[Start of section]

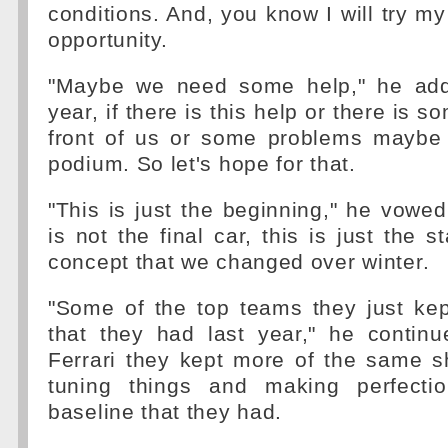
conditions. And, you know I will try my
opportunity.
"Maybe we need some help," he add
year, if there is this help or there is s
front of us or some problems maybe 
podium. So let's hope for that.
"This is just the beginning," he vowed
is not the final car, this is just the st
concept that we changed over winter.
"Some of the top teams they just kep
that they had last year," he continu
Ferrari they kept more of the same sh
tuning things and making perfecti
baseline that they had.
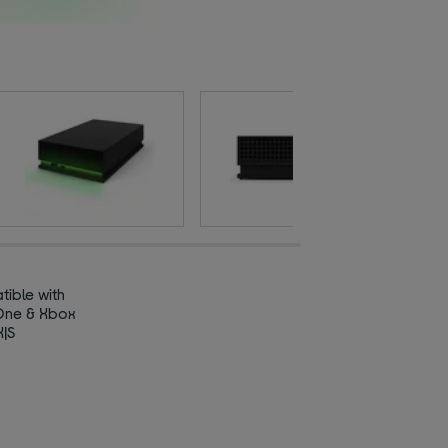
ible with
One & Xbox
X|S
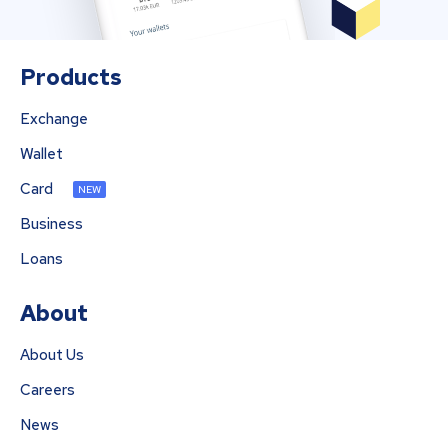
Products
Exchange
Wallet
Card
NEW
Business
Loans
About
About Us
Careers
News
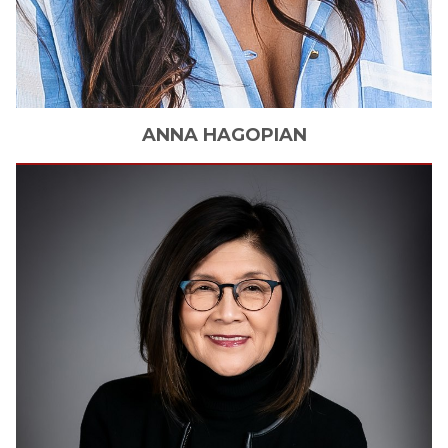
ANNA
HAGOPIAN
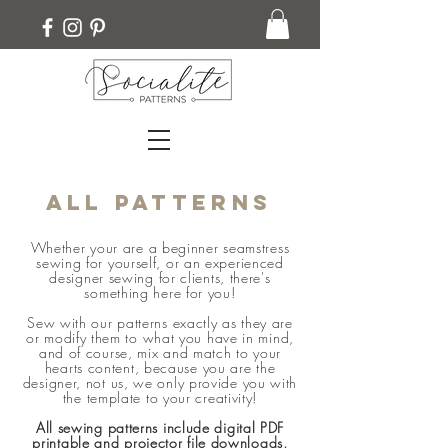
ALL PATTERNS
Whether your are a beginner seamstress
sewing for yourself, or an experienced
designer sewing for clients, there's
something here for you!
Sew with our patterns exactly as they are
or modify them to what you have in mind,
and of course, mix and match to your
hearts content, because you are the
designer, not us, we only provide you with
the template to your creativity!
All sewing patterns include digital PDF
printable and projector file downloads,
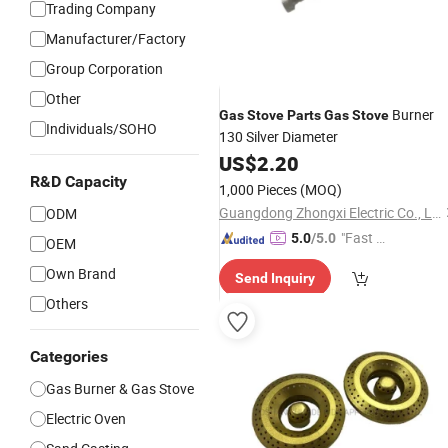
Trading Company
Manufacturer/Factory
Group Corporation
Other
Burner
Gas
Stove
Parts
Gas
Stove
Individuals/SOHO
130 Silver Diameter
US$
2.20
R&D Capacity
1,000 Pieces
(MOQ)
Guangdong Zhongxi Electric Co., Ltd.
ODM
"Fast Di
5.0
/5.0
OEM
spatch"
Own Brand
Send Inquiry
Others
Categories
Gas Burner & Gas Stove
Electric Oven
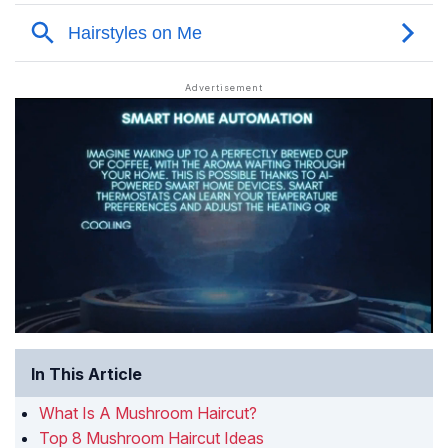
In This Article
What Is A Mushroom Haircut?
Top 8 Mushroom Haircut Ideas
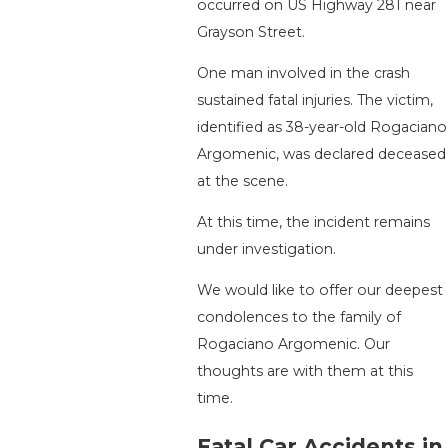
occurred on US Highway 281 near
Grayson Street.
One man involved in the crash
sustained fatal injuries. The victim,
identified as 38-year-old Rogaciano
Argomenic, was declared deceased
at the scene.
At this time, the incident remains
under investigation.
We would like to offer our deepest
condolences to the family of
Rogaciano Argomenic. Our
thoughts are with them at this
time.
Fatal Car Accidents in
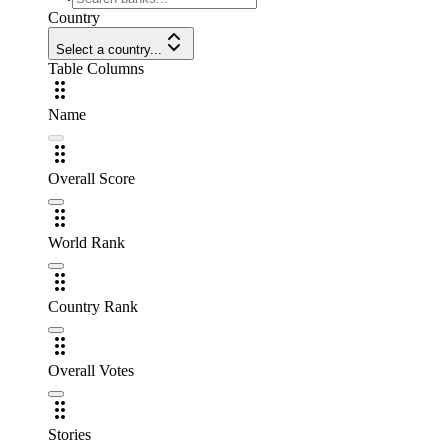
Country
Select a country...
Table Columns
Name
Overall Score
World Rank
Country Rank
Overall Votes
Stories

[End of section]

# [Instructions for the task]
Set down again, word for word, every line from the one with "concept that we changed over winter." to the one with "or modify them" in the entries above, and omit the pictures.

# [Response area]
concept that we changed over winter.
"Some of the top teams they just kep
that they had last year," he continu
Ferrari they kept more of the same sh
tuning things and making perfecti
baseline that they had.
ible with
One & Xbox
X|S
Products
Exchange
Wallet
Card
NEW
Business
Loans
About
About Us
Careers
News
ANNA
HAGOPIAN
ALL PATTERNS
Whether your are a beginner seamstress
sewing for yourself, or an experienced
designer sewing for clients, there's
something here for you!
Sew with our patterns exactly as they are
or modify them to what you have in mind,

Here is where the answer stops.